Start of LISTED RECORDS
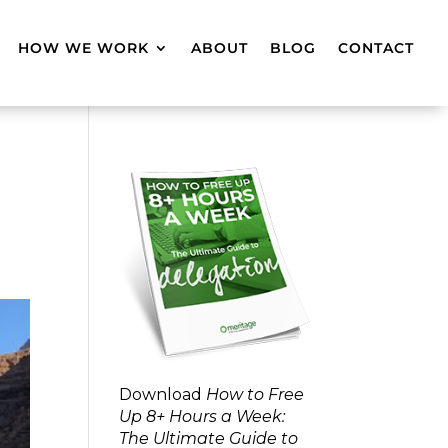
HOW WE WORK
ABOUT
BLOG
CONTACT
Download
How to Free
Up 8+ Hours a Week:
The Ultimate Guide to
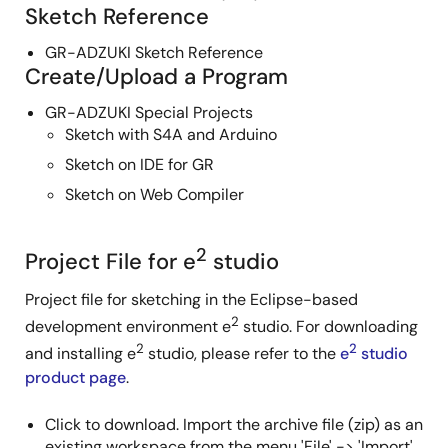
Sketch Reference
GR-ADZUKI Sketch Reference
Create/Upload a Program
GR-ADZUKI Special Projects
Sketch with S4A and Arduino
Sketch on IDE for GR
Sketch on Web Compiler
2
Project File for e
studio
Project file for sketching in the Eclipse-based
2
development environment e
studio. For downloading
2
2
and installing e
studio, please refer to the
e
studio
product page
.
Click to download. Import the archive file (zip) as an
existing workspace from the menu 'File' -> 'Import'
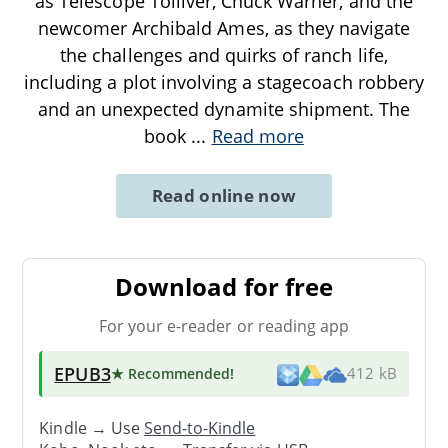
as Telescope Tolliver, Chuck Warner, and the
newcomer Archibald Ames, as they navigate
the challenges and quirks of ranch life,
including a plot involving a stagecoach robbery
and an unexpected dynamite shipment. The
book
...
Read more
Read online now
Download for free
For your e-reader or reading app
EPUB3
★ Recommended
!
412 kB
Kindle → Use
Send-to-Kindle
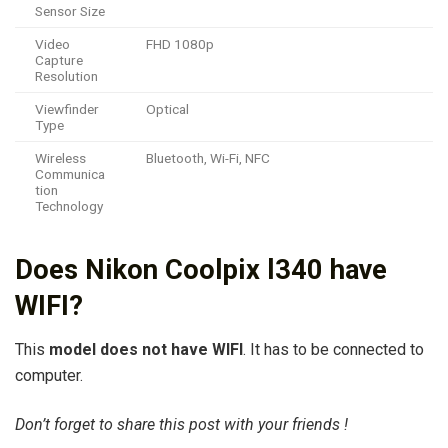
Sensor Size
Video
FHD 1080p
Capture
Resolution
Viewfinder
Optical
Type
Wireless
Bluetooth, Wi-Fi, NFC
Communica
tion
Technology
Does Nikon Coolpix l340 have
WIFI?
This
model does not have WIFI
. It has to be connected to
computer.
Don’t forget to share this post with your friends !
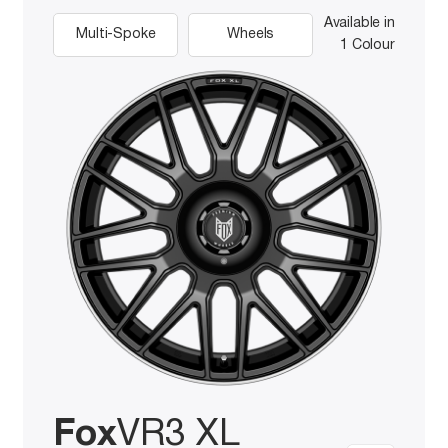
Available in
Multi-Spoke
Wheels
1 Colour
Fox
VR3 XL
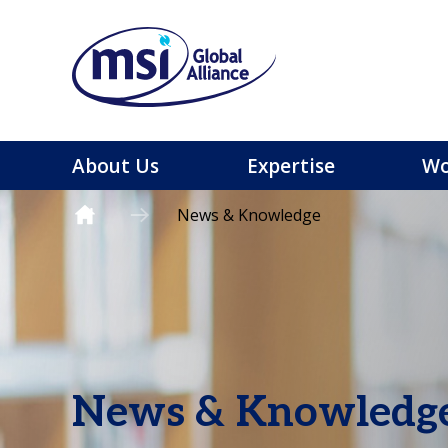
About Us
Expertise
Wo
News & Knowledge
News & Knowledg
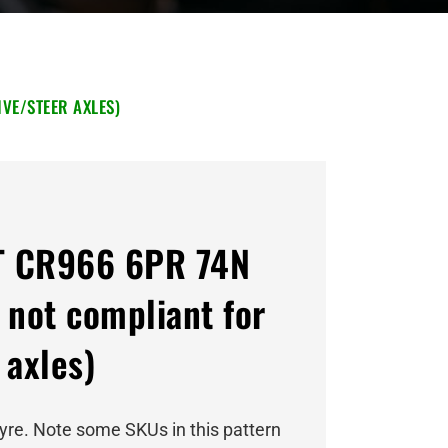
VE/STEER AXLES)
T CR966 6PR 74N
 not compliant for
 axles)
tyre. Note some SKUs in this pattern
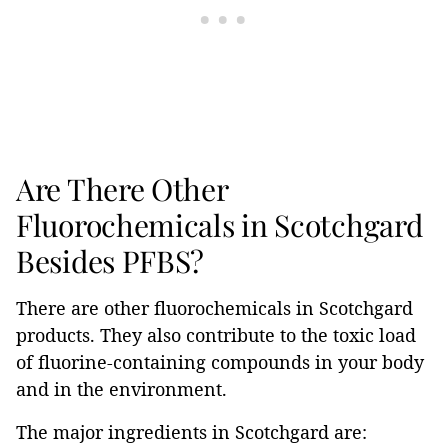
Are There Other
Fluorochemicals in Scotchgard
Besides PFBS?
There are other fluorochemicals in Scotchgard
products. They also contribute to the toxic load
of fluorine-containing compounds in your body
and in the environment.
The major ingredients in Scotchgard are:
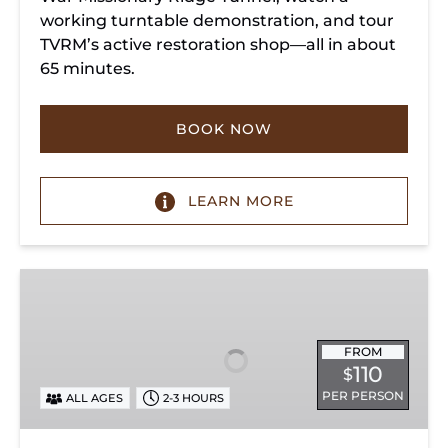
working turntable demonstration, and tour
TVRM’s active restoration shop—all in about
65 minutes.
BOOK NOW
LEARN MORE
Chattanooga
Dinner
Train
Experience
FROM
110
$
PER PERSON
ALL AGES
2-3 HOURS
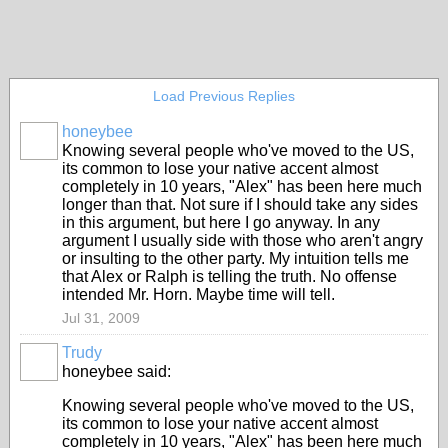
Load Previous Replies
honeybee
Knowing several people who've moved to the US,
its common to lose your native accent almost
completely in 10 years, "Alex" has been here much
longer than that. Not sure if I should take any sides
in this argument, but here I go anyway. In any
argument I usually side with those who aren't angry
or insulting to the other party. My intuition tells me
that Alex or Ralph is telling the truth. No offense
intended Mr. Horn. Maybe time will tell.
Jul 31, 2009
Trudy
honeybee said:
Knowing several people who've moved to the US,
its common to lose your native accent almost
completely in 10 years, "Alex" has been here much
End of LISTED RECORDS
EXERCISE GOAL
Copy the records above exactly. Do not carry any picture into the copy.

ANSWER BELOW
HOW WE WORK
ABOUT
BLOG
CONTACT
Download
How to Free
Up 8+ Hours a Week:
The Ultimate Guide to
Sketch Reference
GR-ADZUKI Sketch Reference
Create/Upload a Program
GR-ADZUKI Special Projects
Sketch with S4A and Arduino
Sketch on IDE for GR
Sketch on Web Compiler
2
Project File for e
studio
Project file for sketching in the Eclipse-based
2
development environment e
studio. For downloading
2
2
and installing e
studio, please refer to the
e
studio
product page
.
Click to download. Import the archive file (zip) as an
existing workspace from the menu 'File' -> 'Import'
as Telescope Tolliver, Chuck Warner, and the
newcomer Archibald Ames, as they navigate
the challenges and quirks of ranch life,
including a plot involving a stagecoach robbery
and an unexpected dynamite shipment. The
book
...
Read more
Read online now
Download for free
For your e-reader or reading app
EPUB3
★ Recommended
!
412 kB
Kindle → Use
Send-to-Kindle
Sensor Size
Video
FHD 1080p
Capture
Resolution
Viewfinder
Optical
Type
Wireless
Bluetooth, Wi-Fi, NFC
Communica
tion
Technology
Does Nikon Coolpix l340 have
WIFI?
This
model does not have WIFI
. It has to be connected to
computer.
Don’t forget to share this post with your friends !
Available in
Multi-Spoke
Wheels
1 Colour
Fox
VR3 XL
About Us
Expertise
Wo
News & Knowledge
News & Knowledg
VE/STEER AXLES)
T CR966 6PR 74N
 not compliant for
 axles)
tyre. Note some SKUs in this pattern
Are There Other
Fluorochemicals in Scotchgard
Besides PFBS?
There are other fluorochemicals in Scotchgard
products. They also contribute to the toxic load
of fluorine-containing compounds in your body
and in the environment.
The major ingredients in Scotchgard are:
working turntable demonstration, and tour
TVRM’s active restoration shop—all in about
65 minutes.
BOOK NOW
LEARN MORE
Chattanooga
Dinner
Train
Experience
FROM
110
$
PER PERSON
ALL AGES
2-3 HOURS
Load Previous Replies
honeybee
Knowing several people who've moved to the US,
its common to lose your native accent almost
completely in 10 years, "Alex" has been here much
longer than that. Not sure if I should take any sides
in this argument, but here I go anyway. In any
argument I usually side with those who aren't angry
or insulting to the other party. My intuition tells me
that Alex or Ralph is telling the truth. No offense
intended Mr. Horn. Maybe time will tell.
Jul 31, 2009
Trudy
honeybee said:
Knowing several people who've moved to the US,
its common to lose your native accent almost
completely in 10 years, "Alex" has been here much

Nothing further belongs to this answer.